After their exercises, the children let out screams as cold water was poured over them, and then they jumped into the pool. Totto-chan didn't go in until she had watched some of the others and satisfied herself they could stand. It wasn't hot, like a bath but it was lovely and big, and as far as you could stretch your arms there was nothing but water.

Thin children, plump children, boys, girls - they were all laughing and shouting and splashing in their birthday suits.

What fun, thought Totto-chan, and what a lovely feeling! She was only sorry Rocky couldn't come to school. She was sure that if he knew he could go in without a swimsuit he'd be in the pool, too.

You might wonder why the headmaster allowed the children to swim naked. There were no rules about it. If you brought your suit and wanted to wear it, that was perfectly all right. On the other hand, like today, when you suddenly decided to go in and hadn't a suit, that was perfectly all right, too. And why did he let them swim in the nude! Because he thought it wasn't right for boys and girls to be morbidly curious about the differences in their bodies, and he thought it was unnatural for people to take such pains to hide their bodies from other people.

He wanted to teach the children that all bodies are beautiful. Among the pupils at Tomoe were some who had had polio, like Yasuaki-chan, or were very small, or otherwise handicapped, and he felt if they bared their bodies and played together it would rid them of feelings of shame and help to prevent them developing an inferiority complex. As it turned out, while the handicapped children were shy at first, they soon began to enjoy themselves, and finally they got over their shyness completely.

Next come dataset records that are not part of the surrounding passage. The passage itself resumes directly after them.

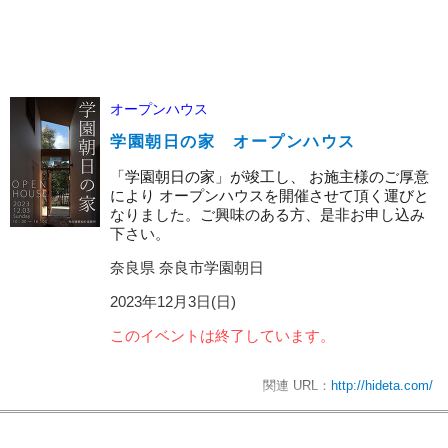
オープンハウス
学園朝日の家 オープンハウス
「学園朝日の家」が竣工し、 お施主様のご厚意
により オープンハウスを開催させて頂く運びと
なりました。ご興味のある方、是非お申し込み
下さい。
奈良県 奈良市学園朝日
2023年12月3日(日)
このイベントは終了しています。
関連 URL：
http://hideta.com/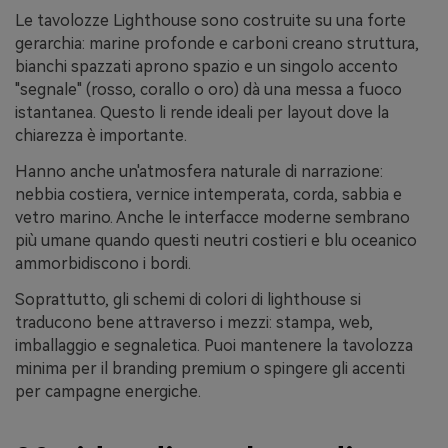
Le tavolozze Lighthouse sono costruite su una forte
gerarchia: marine profonde e carboni creano struttura,
bianchi spazzati aprono spazio e un singolo accento
"segnale" (rosso, corallo o oro) dà una messa a fuoco
istantanea. Questo li rende ideali per layout dove la
chiarezza è importante.
Hanno anche un'atmosfera naturale di narrazione:
nebbia costiera, vernice intemperata, corda, sabbia e
vetro marino. Anche le interfacce moderne sembrano
più umane quando questi neutri costieri e blu oceanico
ammorbidiscono i bordi.
Soprattutto, gli schemi di colori di lighthouse si
traducono bene attraverso i mezzi: stampa, web,
imballaggio e segnaletica. Puoi mantenere la tavolozza
minima per il branding premium o spingere gli accenti
per campagne energiche.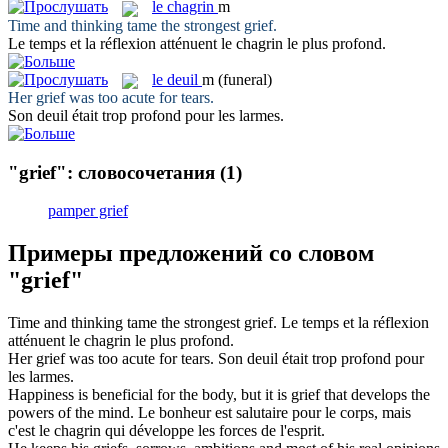
le
chagrin
m
Time and thinking tame the strongest
grief
.
Le temps et la réflexion atténuent le
chagrin
le plus profond.
le
deuil
m
(funeral)
Her
grief
was too acute for tears.
Son
deuil
était trop profond pour les larmes.
"grief": словосочетания
(1)
pamper grief
Примеры предложений со словом
"grief"
Time and thinking tame the strongest
grief
.
Le temps et la réflexion
atténuent le
chagrin
le plus profond.
Her
grief
was too acute for tears.
Son
deuil
était trop profond pour
les larmes.
Happiness is beneficial for the body, but it is
grief
that develops the
powers of the mind.
Le bonheur est salutaire pour le corps, mais
c'est le
chagrin
qui développe les forces de l'esprit.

Some parents were worried about the idea and provided their offspring with swimsuits which they insisted should always be worn. Little did they know how seldom the suits were used. Observing children like Totto-chan-who right from the start decided swimming naked was best--and those who said they had forgotten to bring their suits and went in anyway, most of them became convinced it was much more fun swimming naked like the others, so all they did was make sure they took wet swimsuits home! Consequently, almost all the children at Tomoe became as brown as berries all over, and there were hardly any with white swimsuit marks.

The Report Card

Looking neither right nor left, her bag flapping against her back, Totto-chan ran all the way home from the station. Anyone seeing her would have thought something terrible had happened. She had started running as soon as she was out of the school gate.

Once home, she opened the front door and called out, "I'm back!" and went to look for Rocky. He was lying on the porch, cooling off, with his belly flat against the floor. Totto-chan didn't say a word. She sat down in front of Rocky, took her bag off her back, and took out a report card. It was her very first report card. She opened it so Rocky could clearly see her marks.